**WORK REQUEST**
Report all lines in the records that hold the string "Politica".

- Opening Delimiter -

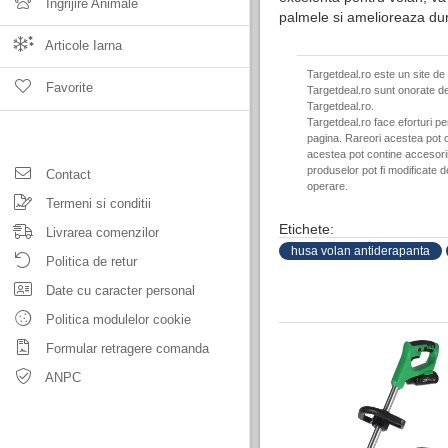
Ingrijire Animale
palmele si amelioreaza dur
Articole Iarna
Targetdeal.ro este un site de
Favorite
Targetdeal.ro sunt onorate de
Targetdeal.ro.
Targetdeal.ro face eforturi p
pagina. Rareori acestea pot c
acestea pot contine accesorii 
produselor pot fi modificate 
Contact
operare.
Termeni si conditii
Etichete:
Livrarea comenzilor
husa volan antiderapanta
Politica de retur
Date cu caracter personal
Politica modulelor cookie
Formular retragere comanda
ANPC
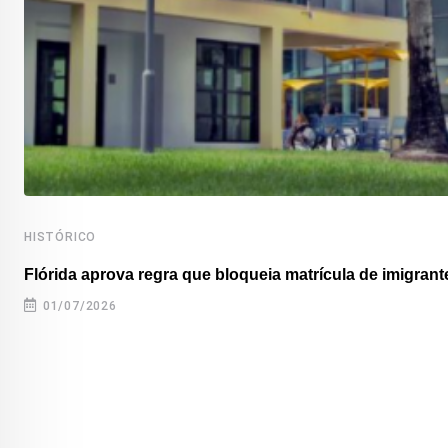
HISTÓRICO
Flórida aprova regra que bloqueia matrícula de imigrante
01/07/2026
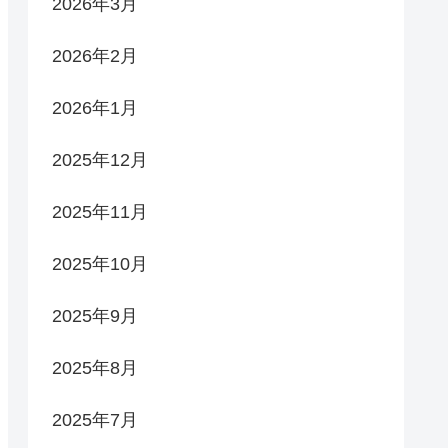
2026年3月
2026年2月
2026年1月
2025年12月
2025年11月
2025年10月
2025年9月
2025年8月
2025年7月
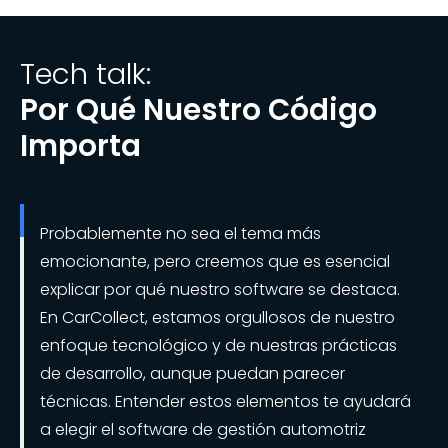
Tech talk:
Por Qué Nuestro Código
Importa
Probablemente no sea el tema más
emocionante, pero creemos que es esencial
explicar por qué nuestro software se destaca.
En CarCollect, estamos orgullosos de nuestro
enfoque tecnológico y de nuestras prácticas
de desarrollo, aunque puedan parecer
técnicas. Entender estos elementos te ayudará
a elegir el software de gestión automotriz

- Closing Delimiter -

**RESULT**
Politica de retur
Politica modulelor cookie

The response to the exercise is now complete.